They are. Their numbers are falling, but “Evangelicals” as a whole are growing. Many former Southern Baptists and people who would have become Southern Baptists are now attending what are essentially Southern Baptist churches that do not belong to a denomination.
Baptists technically don’t have “denominations”. An individual can join the Catholic Church, the United Methodist Church, or TEC. But a Baptist individual really only “belongs” to his or her congregation. The congregation chooses to affiliate with the Southern Baptist Convention, one of the other Baptist conventions, or no convention. A convention is a free association of autonomous congregations that, for the moment, happen to be in fellowship.

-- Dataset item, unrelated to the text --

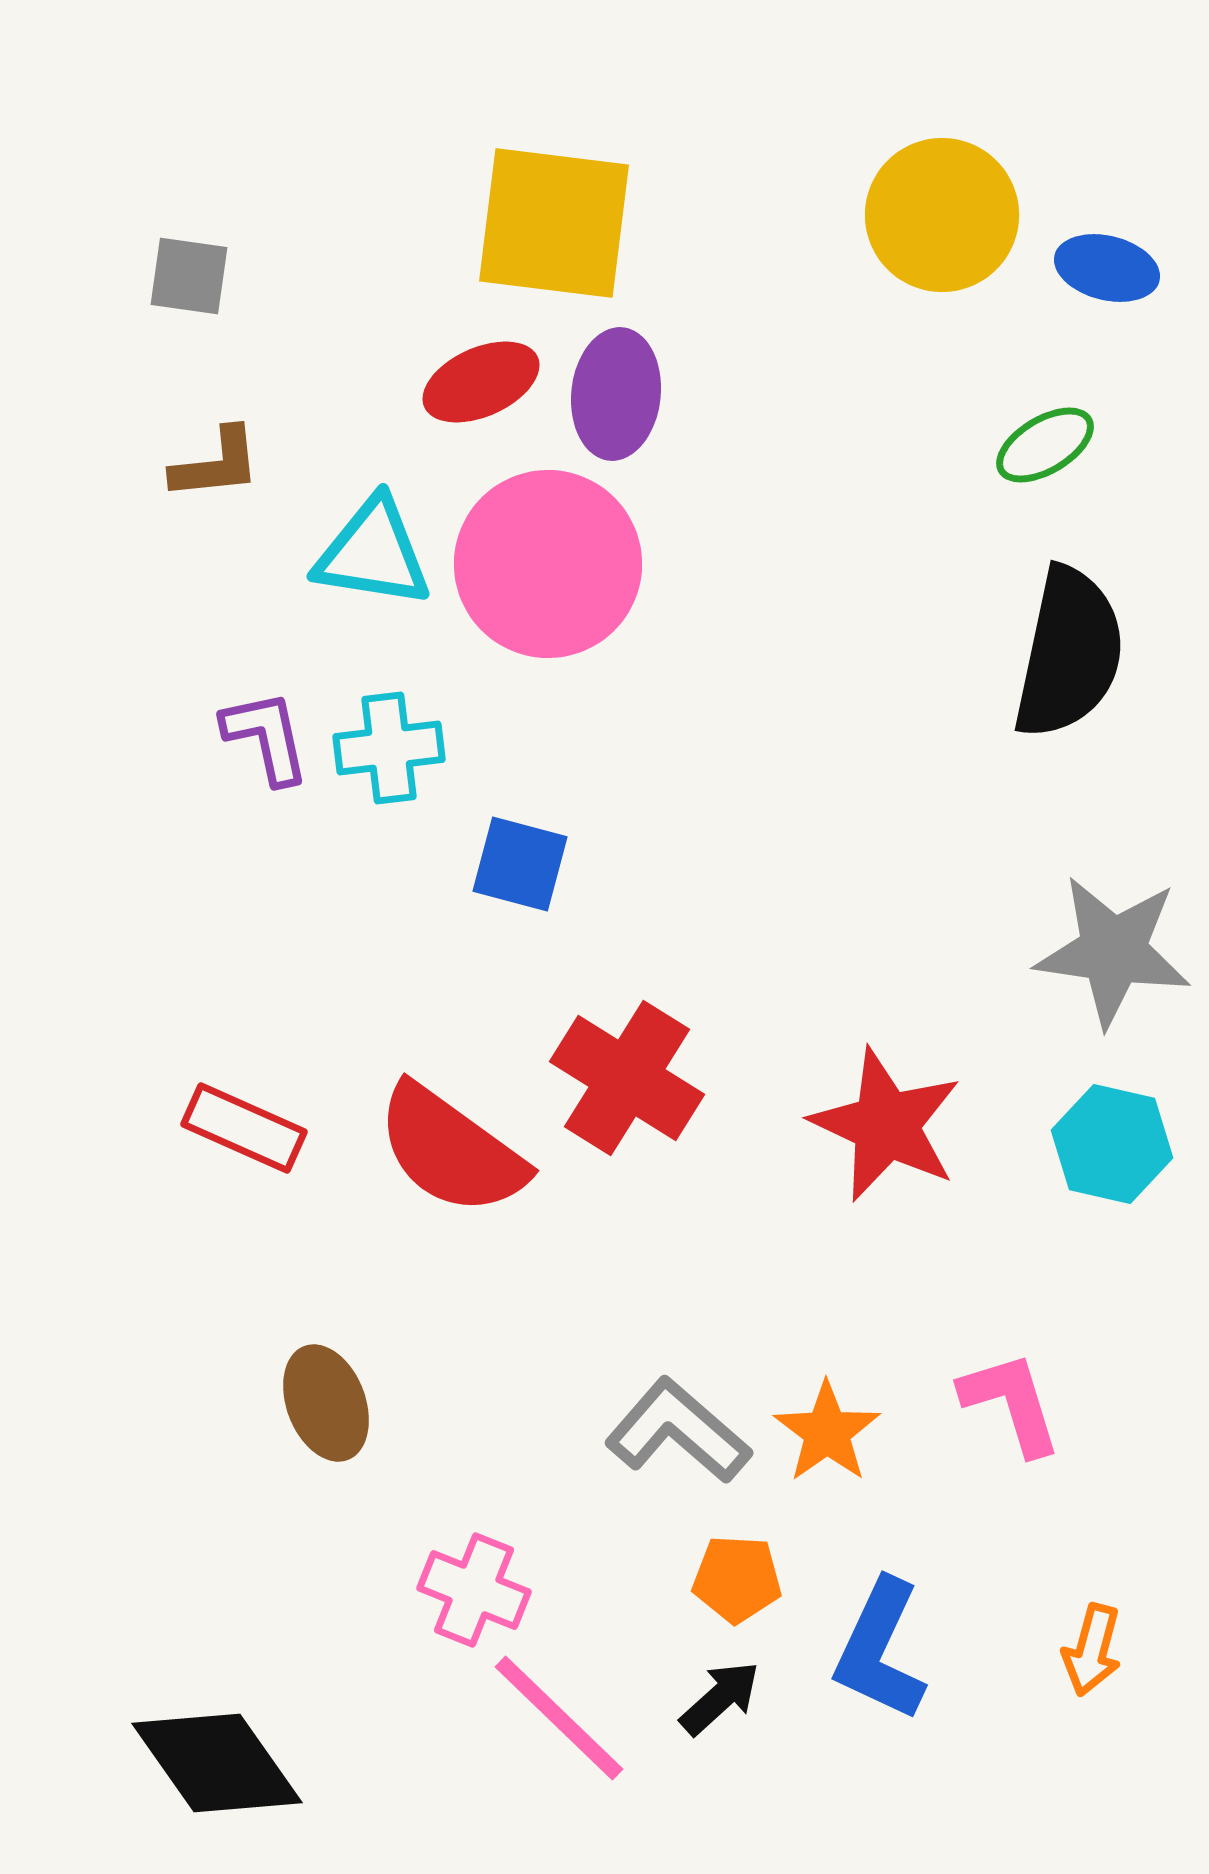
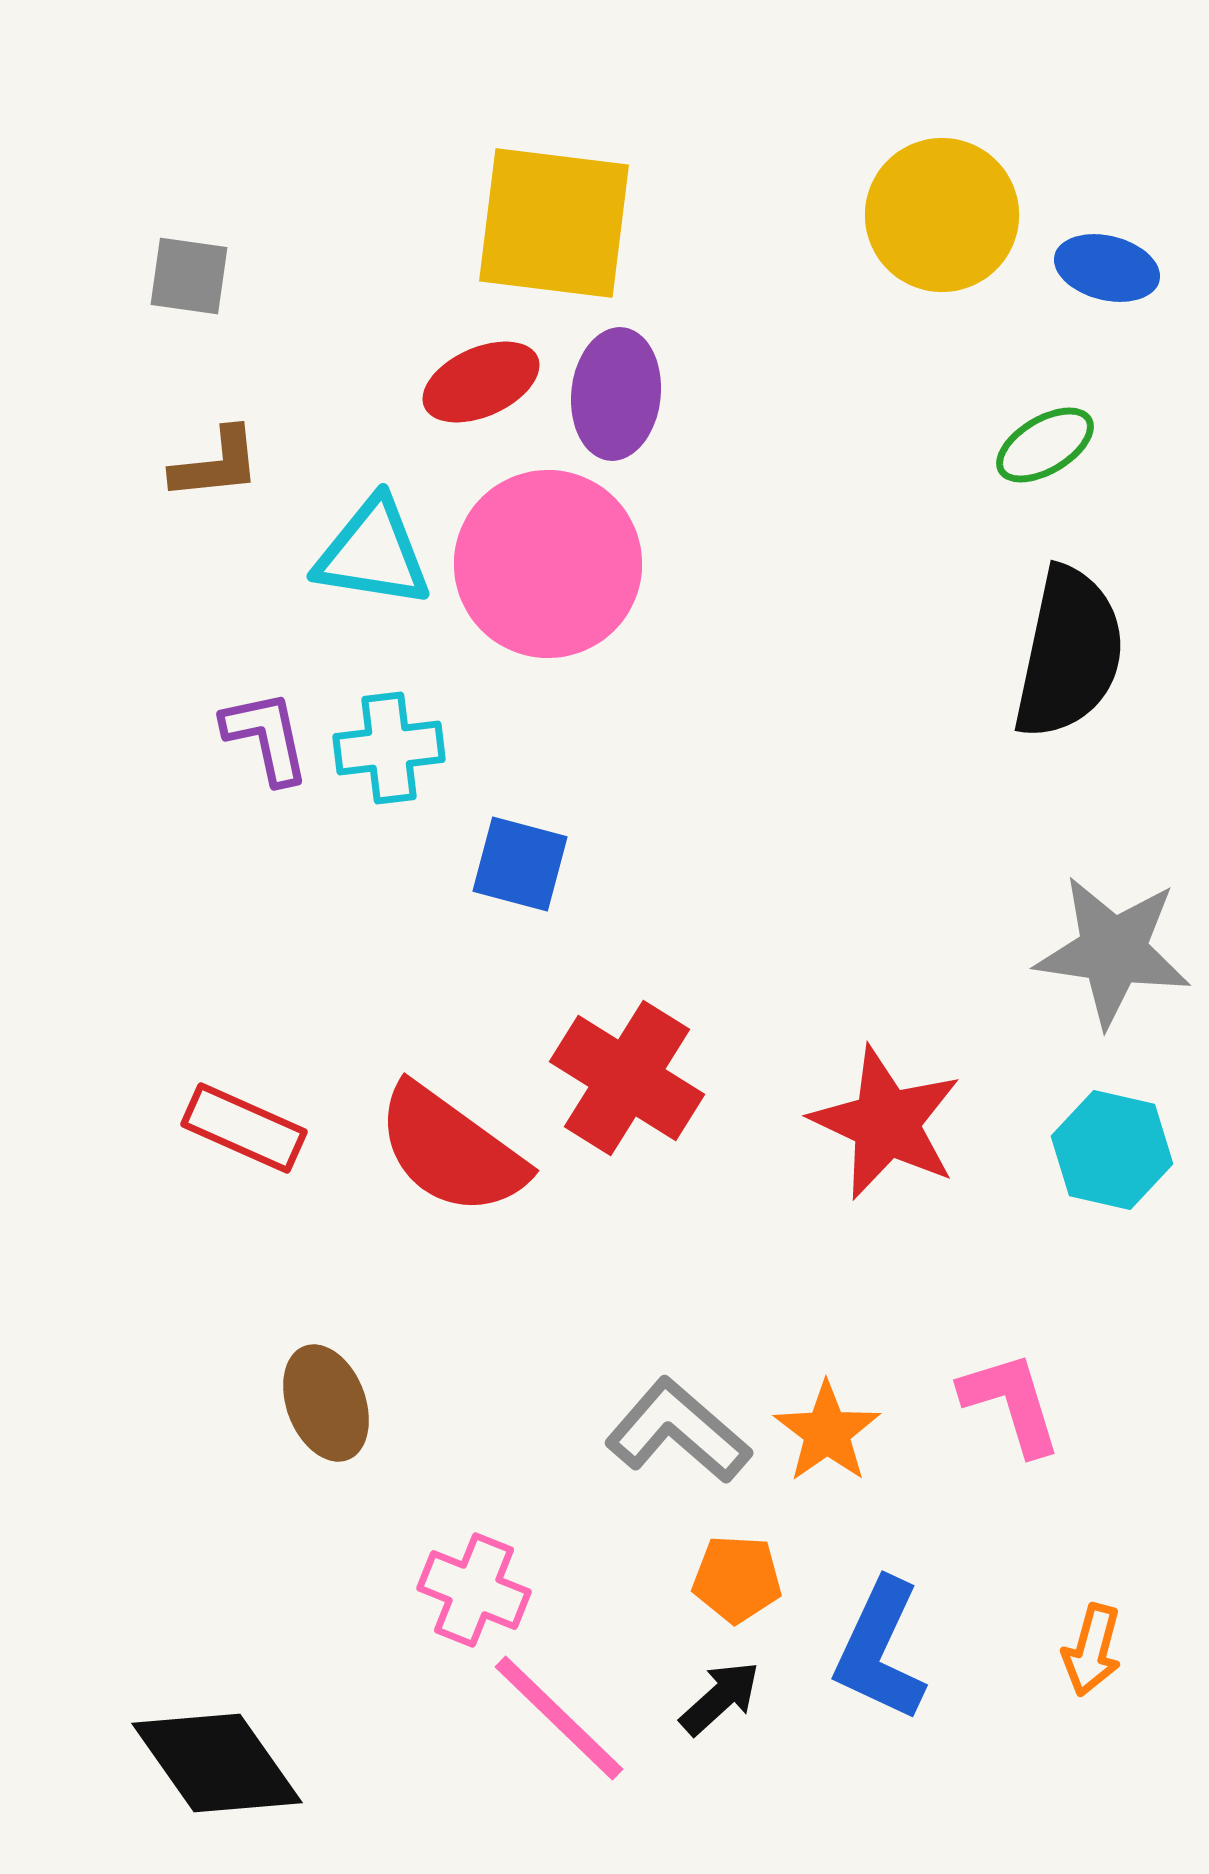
red star: moved 2 px up
cyan hexagon: moved 6 px down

A “convention” may produce Sunday School materials, endorse seminaries, or sponsor missionaries. Congregations can, and do, leave or join the Southern Baptist and other conventions, or go independent if they choose. I suspect secular society exerts indirect pressure on Baptist conventions to either adopt more liberal doctrinal positions - some have now endorsed legal abortion, and gay “marriage” - or simply deemphasize doctrine, as non denominationals do.

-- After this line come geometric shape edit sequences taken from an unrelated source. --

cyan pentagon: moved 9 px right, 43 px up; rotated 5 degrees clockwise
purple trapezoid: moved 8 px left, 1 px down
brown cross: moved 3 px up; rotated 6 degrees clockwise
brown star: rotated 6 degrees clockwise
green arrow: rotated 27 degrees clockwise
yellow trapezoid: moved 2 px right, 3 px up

Either of these trends would tempt congregations to pull out of conventions that send out missionaries, since missionaries need a fixed doctrinal framework. If congregations are sliding towards liberal or lite doctrine, one way to save money is to pull out of SBC. There is no fixed boundary line here, a congregation can still advertise as Baptist even though it is essentially non denominational. The problem for Baptists is that the crucial element -
freedom from man-made tradition and hierarchy - can be stretched much farther than the founders intended.
Let’s hope the SBC holds the line and lets congregations leave, rather than chase the trends.